Tori Olsen’s Oct. 5 Twitter post was equally disgusting with a mystery pasta dish, orange and roll.

Haleigh also posted a picture of her lunch last Thursday that looked like a single tortilla with some cheese.

The problem with bad lunches is so perverse the news site Bustle compiled a whole story on the rubbery pizzas, tasteless burger patties, “mystery mush,” and other concoctions schools are passing off as “healthy” meals.

In some of the images, students are actually holding their plates upside down with their food clung to the plate.

And there’s undoubtedly a lot more frustrated students than the small percentage who take the initiative to post pictures of their disappointing lunch and breakfast meals.

“Every school day, more than 26 million children in 99,800 schools across the country eat a nutritionally balanced, low-cost or free lunch provided through the National School Lunch Program,” the Journal reports. “More than half of these children receive the meal free or at a reduced price.”
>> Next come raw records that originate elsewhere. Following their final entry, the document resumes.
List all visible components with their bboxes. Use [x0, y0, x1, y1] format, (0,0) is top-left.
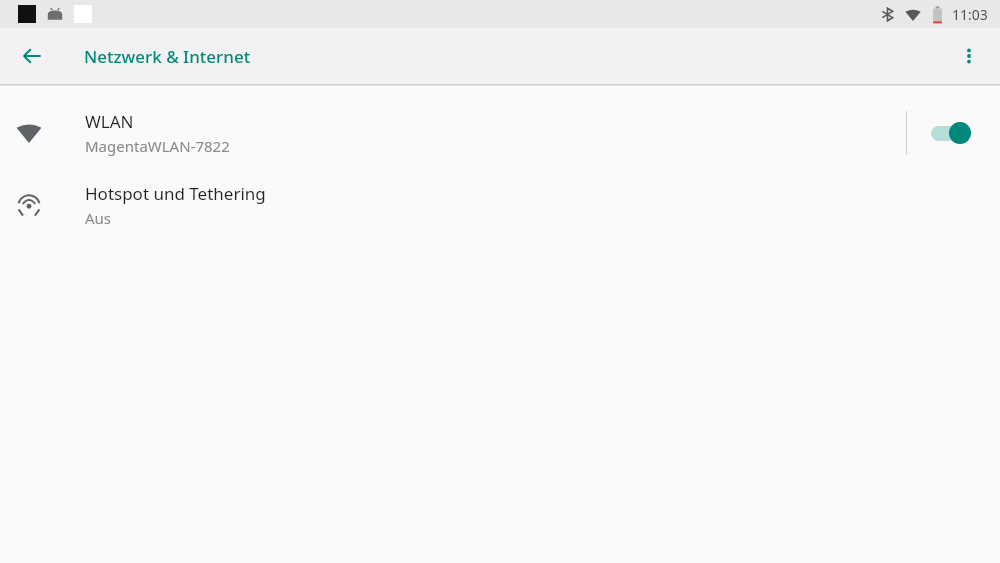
button[interactable]: WLAN [0, 97, 906, 169]
staticText: MagentaWLAN-7822 [85, 136, 230, 156]
button[interactable]: Weitere Optionen [945, 32, 993, 80]
button[interactable]: Hotspot und Tethering [0, 169, 1000, 241]
staticText: WLAN [85, 110, 134, 133]
staticText: Netzwerk & Internet [84, 45, 251, 68]
button[interactable]: WLAN aktivieren [907, 97, 1000, 169]
staticText: 11:03 [952, 5, 988, 24]
button[interactable]: Zurück [8, 32, 56, 80]
staticText: Hotspot und Tethering [85, 182, 266, 205]
staticText: Aus [85, 208, 112, 228]
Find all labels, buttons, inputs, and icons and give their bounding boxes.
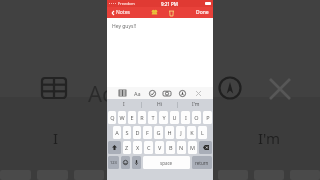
button[interactable]: W <box>118 111 126 124</box>
staticText: E <box>130 114 134 121</box>
staticText: G <box>156 129 161 136</box>
button[interactable]: H <box>165 126 174 139</box>
staticText: M <box>190 144 195 151</box>
staticText: Aa <box>134 90 141 97</box>
button[interactable]: J <box>176 126 185 139</box>
staticText: S <box>125 129 129 136</box>
button[interactable]: Insert table <box>116 87 128 99</box>
button[interactable]: Emoji <box>121 156 130 169</box>
staticText: X <box>136 144 140 151</box>
button[interactable]: F <box>143 126 152 139</box>
button[interactable]: Z <box>123 141 131 154</box>
button[interactable]: I'm <box>178 99 213 110</box>
button[interactable]: X <box>133 141 142 154</box>
button[interactable]: Backspace <box>199 141 212 154</box>
staticText: Done <box>196 9 209 16</box>
staticText: C <box>147 144 151 151</box>
button[interactable]: G <box>154 126 163 139</box>
button[interactable]: Y <box>159 111 168 124</box>
button[interactable]: return <box>192 156 212 169</box>
staticText: R <box>140 114 144 121</box>
button[interactable]: Dictation <box>132 156 141 169</box>
button[interactable]: Checklist <box>146 87 158 99</box>
button[interactable]: C <box>144 141 153 154</box>
button[interactable]: Shift <box>108 141 121 154</box>
staticText: return <box>195 160 209 166</box>
staticText: U <box>172 114 177 121</box>
staticText: O <box>194 114 199 121</box>
staticText: I <box>53 128 59 148</box>
staticText: D <box>135 129 140 136</box>
staticText: H <box>167 129 172 136</box>
button[interactable]: K <box>187 126 196 139</box>
staticText: Z <box>125 144 129 151</box>
button[interactable]: A <box>113 126 121 139</box>
button[interactable]: Markup <box>176 87 188 99</box>
staticText: W <box>119 114 125 121</box>
button[interactable]: N <box>177 141 186 154</box>
button[interactable]: I <box>181 111 190 124</box>
button[interactable]: V <box>155 141 164 154</box>
staticText: space <box>160 160 173 166</box>
staticText: F <box>146 129 149 136</box>
staticText: P <box>206 114 210 121</box>
button[interactable]: E <box>128 111 136 124</box>
staticText: 9:21 PM <box>161 1 178 7</box>
staticText: Hey guys!! <box>112 23 137 30</box>
staticText: Ac <box>88 78 113 108</box>
button[interactable]: B <box>166 141 175 154</box>
button[interactable]: P <box>203 111 212 124</box>
staticText: T <box>151 114 155 121</box>
staticText: A <box>115 129 119 136</box>
staticText: Notes <box>116 9 130 16</box>
staticText: V <box>158 144 162 151</box>
staticText: I'm <box>258 128 281 148</box>
button[interactable]: Notes <box>110 9 131 16</box>
button[interactable]: Hi <box>142 99 177 110</box>
button[interactable]: S <box>123 126 131 139</box>
staticText: Hi <box>157 101 162 108</box>
button[interactable]: M <box>188 141 197 154</box>
button[interactable]: Delete note <box>167 8 176 17</box>
button[interactable]: T <box>148 111 157 124</box>
button[interactable]: Q <box>108 111 116 124</box>
button[interactable]: L <box>198 126 207 139</box>
staticText: K <box>190 129 194 136</box>
staticText: 123 <box>110 160 117 165</box>
staticText: B <box>169 144 173 151</box>
button[interactable]: Share note <box>150 8 159 17</box>
button[interactable]: 123 <box>108 156 119 169</box>
button[interactable]: U <box>170 111 179 124</box>
button[interactable]: Text formatting <box>131 87 143 99</box>
button[interactable]: D <box>133 126 141 139</box>
staticText: J <box>180 129 182 136</box>
button[interactable]: I <box>107 99 141 110</box>
staticText: Freedom <box>118 1 135 6</box>
button[interactable]: Done <box>195 9 210 16</box>
staticText: I'm <box>192 101 200 108</box>
staticText: I <box>123 101 125 108</box>
button[interactable]: Hey guys!! <box>107 18 213 87</box>
button[interactable]: O <box>192 111 201 124</box>
staticText: L <box>201 129 204 136</box>
staticText: Y <box>162 114 166 121</box>
staticText: N <box>179 144 184 151</box>
button[interactable]: Camera <box>161 87 173 99</box>
staticText: Q <box>110 114 115 121</box>
button[interactable]: R <box>138 111 146 124</box>
button[interactable]: Close toolbar <box>192 87 204 99</box>
button[interactable]: space <box>143 156 190 169</box>
staticText: I <box>185 114 187 121</box>
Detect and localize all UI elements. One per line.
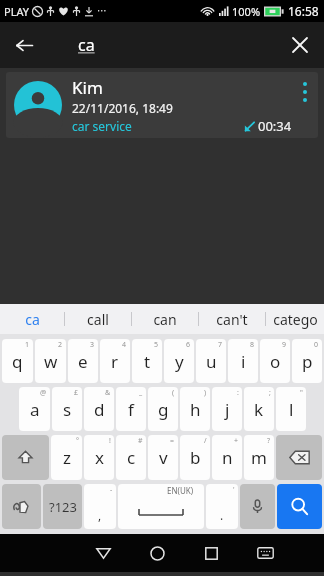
button[interactable]: _ bbox=[116, 387, 146, 431]
staticText: y bbox=[175, 350, 184, 373]
staticText: a bbox=[30, 398, 40, 421]
button[interactable]: ca bbox=[0, 304, 64, 334]
button[interactable]: " bbox=[276, 387, 306, 431]
staticText: v bbox=[159, 446, 168, 469]
button[interactable]: ? bbox=[244, 435, 274, 480]
staticText: h bbox=[190, 398, 201, 421]
button[interactable]: can't bbox=[199, 304, 265, 334]
button[interactable]: ( bbox=[148, 387, 178, 431]
staticText: : bbox=[237, 388, 239, 398]
button[interactable]: Back bbox=[76, 534, 130, 572]
button[interactable]: / bbox=[180, 435, 210, 480]
button[interactable]: Home bbox=[130, 534, 184, 572]
staticText: 5 bbox=[154, 340, 159, 350]
button[interactable]: 9 bbox=[260, 339, 290, 383]
button[interactable]: ca bbox=[48, 22, 276, 68]
staticText: 100% bbox=[232, 4, 261, 19]
staticText: call bbox=[87, 310, 109, 329]
button[interactable]: ° bbox=[51, 435, 82, 480]
button[interactable]: + bbox=[212, 435, 242, 480]
button[interactable]: ' bbox=[206, 484, 238, 529]
staticText: e bbox=[78, 350, 88, 373]
staticText: . bbox=[220, 507, 224, 523]
staticText: s bbox=[63, 398, 72, 421]
staticText: / bbox=[204, 436, 207, 446]
button[interactable]: 4 bbox=[100, 339, 130, 383]
button[interactable]: 5 bbox=[132, 339, 162, 383]
staticText: 9 bbox=[282, 340, 287, 350]
staticText: ?123 bbox=[49, 498, 77, 516]
staticText: u bbox=[206, 350, 217, 373]
staticText: f bbox=[128, 398, 134, 421]
staticText: ? bbox=[267, 436, 271, 446]
button[interactable]: 7 bbox=[196, 339, 226, 383]
button[interactable]: Back bbox=[0, 22, 48, 68]
button[interactable]: & bbox=[84, 387, 114, 431]
button[interactable]: - bbox=[84, 484, 116, 529]
staticText: - bbox=[110, 485, 113, 495]
button[interactable]: Hide keyboard bbox=[238, 534, 292, 572]
staticText: ; bbox=[269, 388, 271, 398]
button[interactable]: 6 bbox=[164, 339, 194, 383]
staticText: 1 bbox=[25, 340, 30, 350]
button[interactable]: Handwriting bbox=[2, 484, 41, 529]
staticText: Kim bbox=[72, 76, 103, 99]
button[interactable]: 1 bbox=[2, 339, 33, 383]
staticText: 00:34 bbox=[258, 117, 292, 135]
button[interactable]: # bbox=[116, 435, 146, 480]
button[interactable]: 3 bbox=[68, 339, 98, 383]
staticText: + bbox=[234, 436, 239, 446]
staticText: can't bbox=[216, 310, 248, 329]
staticText: 3 bbox=[90, 340, 95, 350]
staticText: g bbox=[158, 398, 169, 421]
button[interactable]: ?123 bbox=[43, 484, 82, 529]
button[interactable]: Space bbox=[118, 484, 204, 529]
staticText: car service bbox=[72, 118, 132, 134]
staticText: 0 bbox=[314, 340, 319, 350]
staticText: ! bbox=[109, 436, 111, 446]
staticText: 6 bbox=[186, 340, 191, 350]
staticText: ca bbox=[78, 34, 95, 56]
staticText: 16:58 bbox=[288, 3, 319, 19]
staticText: x bbox=[95, 446, 104, 469]
button[interactable]: Clear search bbox=[276, 22, 324, 68]
staticText: m bbox=[251, 446, 267, 469]
button[interactable]: Search bbox=[277, 484, 322, 529]
staticText: catego bbox=[273, 310, 318, 329]
button[interactable]: 0 bbox=[292, 339, 322, 383]
staticText: PLAY bbox=[4, 4, 30, 19]
staticText: r bbox=[111, 350, 119, 373]
button[interactable]: call bbox=[65, 304, 131, 334]
button[interactable]: Recent apps bbox=[184, 534, 238, 572]
button[interactable]: @ bbox=[19, 387, 50, 431]
button[interactable]: ! bbox=[84, 435, 114, 480]
button[interactable]: More options bbox=[292, 72, 318, 138]
button[interactable]: 2 bbox=[35, 339, 66, 383]
staticText: b bbox=[190, 446, 201, 469]
button[interactable]: ) bbox=[180, 387, 210, 431]
staticText: = bbox=[170, 436, 175, 446]
button[interactable]: : bbox=[212, 387, 242, 431]
staticText: EN(UK) bbox=[167, 485, 194, 496]
button[interactable]: Backspace bbox=[276, 435, 322, 480]
staticText: _ bbox=[139, 388, 143, 398]
button[interactable]: Shift bbox=[2, 435, 49, 480]
staticText: 4 bbox=[122, 340, 127, 350]
button[interactable]: catego bbox=[266, 304, 324, 334]
staticText: c bbox=[127, 446, 136, 469]
staticText: " bbox=[300, 388, 303, 398]
button[interactable]: = bbox=[148, 435, 178, 480]
staticText: w bbox=[44, 350, 58, 373]
button[interactable]: Kim bbox=[6, 72, 318, 138]
staticText: ( bbox=[172, 388, 175, 398]
button[interactable]: ; bbox=[244, 387, 274, 431]
staticText: # bbox=[138, 436, 143, 446]
staticText: 2 bbox=[58, 340, 63, 350]
button[interactable]: 8 bbox=[228, 339, 258, 383]
staticText: ' bbox=[233, 485, 235, 495]
staticText: , bbox=[98, 507, 102, 523]
staticText: ) bbox=[204, 388, 207, 398]
button[interactable]: can bbox=[132, 304, 198, 334]
button[interactable]: Voice input bbox=[240, 484, 275, 529]
button[interactable]: £ bbox=[52, 387, 82, 431]
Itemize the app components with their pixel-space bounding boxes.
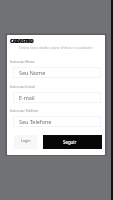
staticText: Insira seus dados para efetuar o cadastr… xyxy=(7,45,105,50)
staticText: CADASTRO xyxy=(10,38,33,44)
staticText: CADASTRO xyxy=(11,38,34,44)
staticText: CADASTRO xyxy=(10,38,33,44)
staticText: Insira seu Nome xyxy=(10,60,35,64)
button[interactable]: Seu Telefone xyxy=(13,116,101,127)
button[interactable]: E-mail xyxy=(13,92,101,103)
staticText: Seu Telefone xyxy=(19,118,52,125)
staticText: Seu Nome xyxy=(19,69,46,76)
staticText: Login xyxy=(21,138,31,143)
staticText: Insira seu E-mail xyxy=(10,85,35,89)
staticText: Seguir xyxy=(63,139,77,145)
staticText: Insira seu Telefone xyxy=(10,109,39,113)
staticText: E-mail xyxy=(19,94,35,101)
button[interactable]: Seguir xyxy=(43,135,102,149)
button[interactable]: Login xyxy=(14,135,37,149)
button[interactable]: Seu Nome xyxy=(13,67,101,78)
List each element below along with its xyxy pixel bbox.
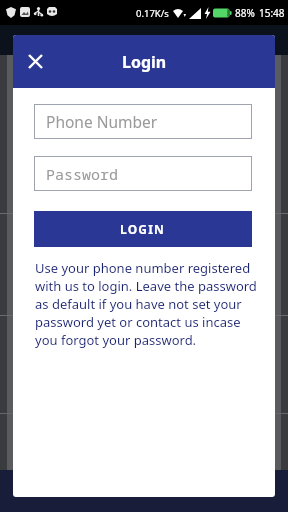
button[interactable] xyxy=(13,35,57,88)
staticText: 88% xyxy=(235,6,255,20)
button[interactable]: Phone Number xyxy=(34,104,252,139)
staticText: Phone Number xyxy=(46,111,158,132)
staticText: Login xyxy=(122,51,167,73)
staticText: LOGIN xyxy=(120,221,166,237)
button[interactable]: LOGIN xyxy=(34,211,252,247)
button[interactable]: Password xyxy=(34,156,252,191)
staticText: Password xyxy=(46,164,119,184)
staticText: 15:48 xyxy=(259,6,285,20)
staticText: 0.17K/s xyxy=(136,7,169,20)
staticText: Use your phone number registered with us… xyxy=(35,259,265,349)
Across the United States, more than 1.2 million students have dropped out of the National School Lunch Program since the stringent federal restrictions on calories, fat, sugar, sodium, whole grains, and other nutritional aspects were imposed on schools at the urging of first lady Michelle Obama. Hundreds of whole schools have opted out of the program, and forfeited federal subsidies, to pull their lunch programs from the red and feed students foods they’ll actually eat and appreciate.

Experts also believe the federal requirement that all students take a fruit or vegetable, whether they want it or not, has created $1 billion in added food waste from public schools. Congress was expected to consider relaxing the regulations as part of a renewal of the Healthy Hunger Free Kids Act, as called for by the SNA to combat plummeting lunch revenues and increased food costs, but opted instead to avoid their responsibilities and have allowed the regulations to continue indefinitely.

Michelle Obama, meanwhile, has vowed to fight for her pet project “until the bitter end.”